Grief has no expiration date. There is no set time on how long you should grieve. It is important that people give themselves time to grieve in their own way. Many people love to tell you that you should be moving forward or handling your grief better, but they are not you. Work your way through grief like a caterpillar goes from being in the cocoon to emerging as a beautiful butterfly: slowly.
At first, many do not feel like themselves. They are dealing with the realization that some people they considered friends are nowhere to be found while also surprised by some who do provide support. Reach out to your best friends as they are our cherished blessings. We are not supposed to go through grief alone, though sometimes we do need alone time to absorb what we are feeling. Do not hold in your grief. Talk to a friend about how you are feeling. You may even have a friend who has been through a loss, who can relate to what you are going through. If so, they can give you ideas on how they helped themselves move forward. For many to move forward, they need to memorialize their loved one. Some do special memorial services. Some keep journals of how they feel. Some draw, paint or scrapbook. There will always be songs, scents, movies, restaurants and other things in our daily paths that will remind us of the one we lost. Take those good memories and hold onto them. They will help you in the growth process of moving forward.

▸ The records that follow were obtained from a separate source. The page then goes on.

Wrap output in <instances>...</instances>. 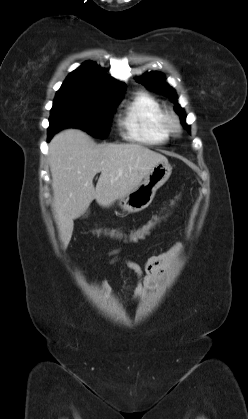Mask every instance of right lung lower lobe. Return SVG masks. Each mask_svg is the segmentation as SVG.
<instances>
[{
	"label": "right lung lower lobe",
	"mask_w": 248,
	"mask_h": 419,
	"mask_svg": "<svg viewBox=\"0 0 248 419\" xmlns=\"http://www.w3.org/2000/svg\"><path fill=\"white\" fill-rule=\"evenodd\" d=\"M52 138V135L48 134V140H50Z\"/></svg>",
	"instance_id": "98d812e1"
}]
</instances>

The pain will pass. You can never replace the person you lost, but you can find comfort in solitude and befriend it. You do not have to stay busy all the time, but make sure you get the support that you need. Mountain Valley Hospice & Palliative Care offers different support groups, listed at www.mtnvalleyhospice.org/grief-services. Some people are able to benefit more from talking to other people about their loss. This helps them to reconcile the loss, release the pain, and recognize that they are transformed to soar like a butterfly, moving forward in their grief.